### DATA SHOWN

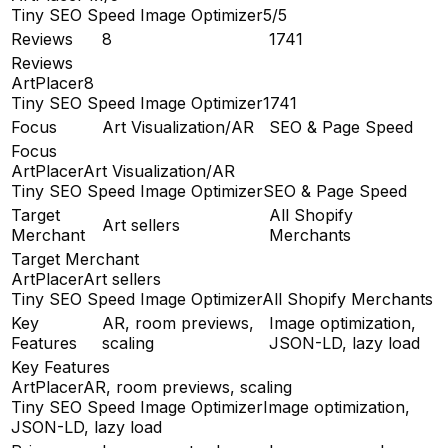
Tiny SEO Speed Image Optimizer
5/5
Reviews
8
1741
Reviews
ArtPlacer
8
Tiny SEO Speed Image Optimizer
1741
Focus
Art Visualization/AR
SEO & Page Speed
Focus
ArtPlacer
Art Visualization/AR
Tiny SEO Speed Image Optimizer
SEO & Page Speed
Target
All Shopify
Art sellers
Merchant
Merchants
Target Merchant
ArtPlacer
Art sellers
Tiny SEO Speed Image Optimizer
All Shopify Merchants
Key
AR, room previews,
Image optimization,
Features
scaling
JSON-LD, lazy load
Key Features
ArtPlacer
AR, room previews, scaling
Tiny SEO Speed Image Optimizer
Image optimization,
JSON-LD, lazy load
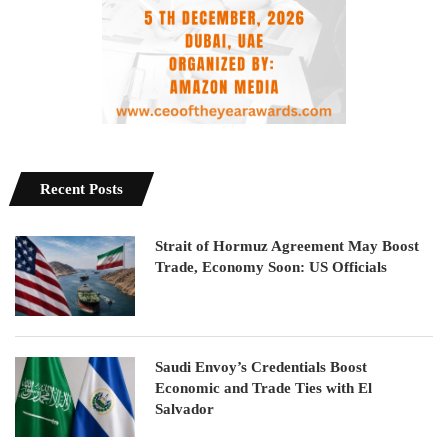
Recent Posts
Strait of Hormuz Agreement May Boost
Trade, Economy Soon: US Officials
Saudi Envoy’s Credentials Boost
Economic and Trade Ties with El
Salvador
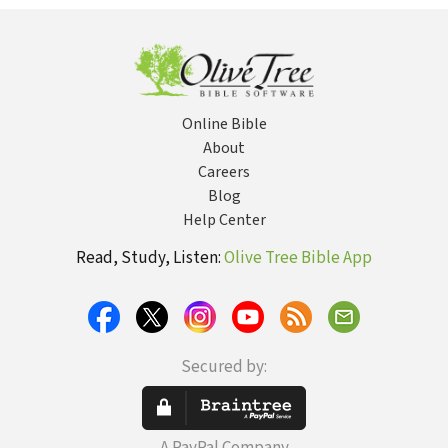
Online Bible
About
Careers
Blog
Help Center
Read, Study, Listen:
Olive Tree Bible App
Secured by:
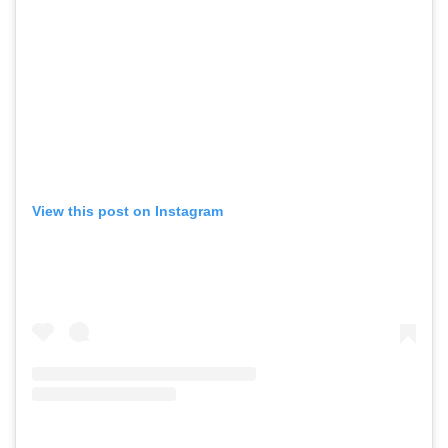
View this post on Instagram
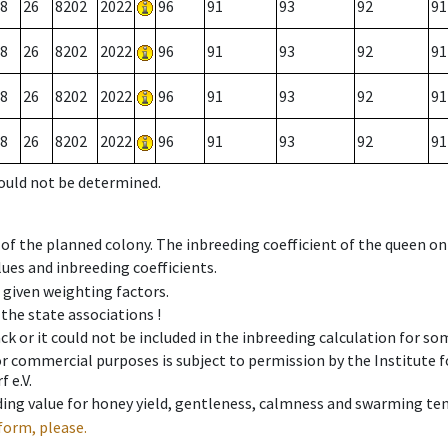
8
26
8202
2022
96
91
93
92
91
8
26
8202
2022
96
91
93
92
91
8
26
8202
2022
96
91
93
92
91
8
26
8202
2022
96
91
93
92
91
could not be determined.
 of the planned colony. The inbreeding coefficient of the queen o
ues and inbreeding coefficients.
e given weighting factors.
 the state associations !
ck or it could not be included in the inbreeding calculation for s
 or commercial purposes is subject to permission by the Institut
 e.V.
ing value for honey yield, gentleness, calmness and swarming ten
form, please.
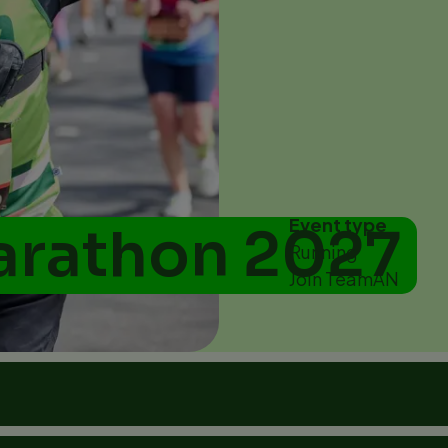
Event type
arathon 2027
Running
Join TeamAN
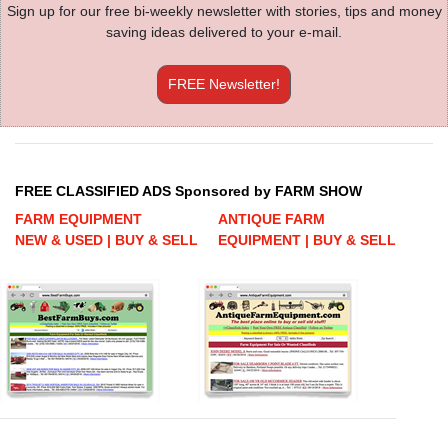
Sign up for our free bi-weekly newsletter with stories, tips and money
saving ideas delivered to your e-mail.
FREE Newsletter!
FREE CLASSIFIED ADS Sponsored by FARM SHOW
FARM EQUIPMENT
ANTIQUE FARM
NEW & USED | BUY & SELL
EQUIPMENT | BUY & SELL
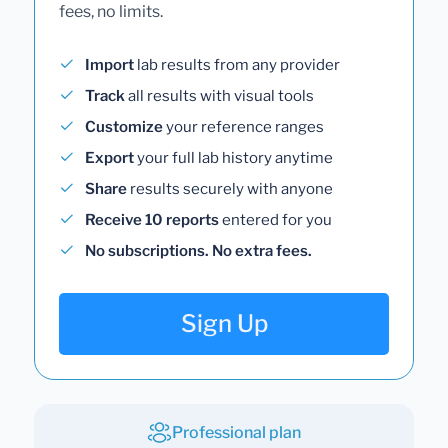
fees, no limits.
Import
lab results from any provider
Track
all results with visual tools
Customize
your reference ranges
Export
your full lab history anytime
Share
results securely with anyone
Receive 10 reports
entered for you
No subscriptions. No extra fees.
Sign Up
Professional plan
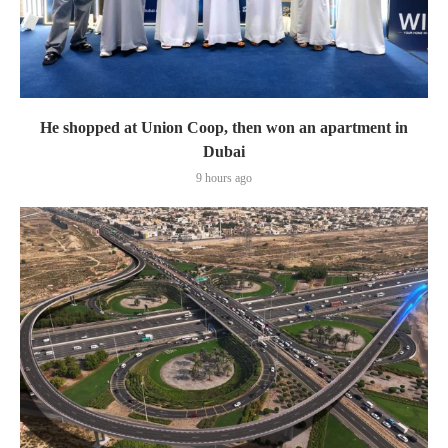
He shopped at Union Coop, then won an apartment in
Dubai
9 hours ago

### PROBLEM TO SOLVE
Emit an exact copy of the lines from the line bearing "the state associations !" through the last line above, inclusive, and leave the images out.

### SOLUTION TO THIS PROBLEM
 the state associations !
ck or it could not be included in the inbreeding calculation for s
 or commercial purposes is subject to permission by the Institut
 e.V.
ing value for honey yield, gentleness, calmness and swarming ten
form, please.
Event type
arathon 2027
Running
Join TeamAN
Sign up for our free bi-weekly newsletter with stories, tips and money
saving ideas delivered to your e-mail.
FREE Newsletter!
FREE CLASSIFIED ADS Sponsored by FARM SHOW
FARM EQUIPMENT
ANTIQUE FARM
NEW & USED | BUY & SELL
EQUIPMENT | BUY & SELL
fees, no limits.
Import
lab results from any provider
Track
all results with visual tools
Customize
your reference ranges
Export
your full lab history anytime
Share
results securely with anyone
Receive 10 reports
entered for you
No subscriptions. No extra fees.
Sign Up
Professional plan
He shopped at Union Coop, then won an apartment in
Dubai
9 hours ago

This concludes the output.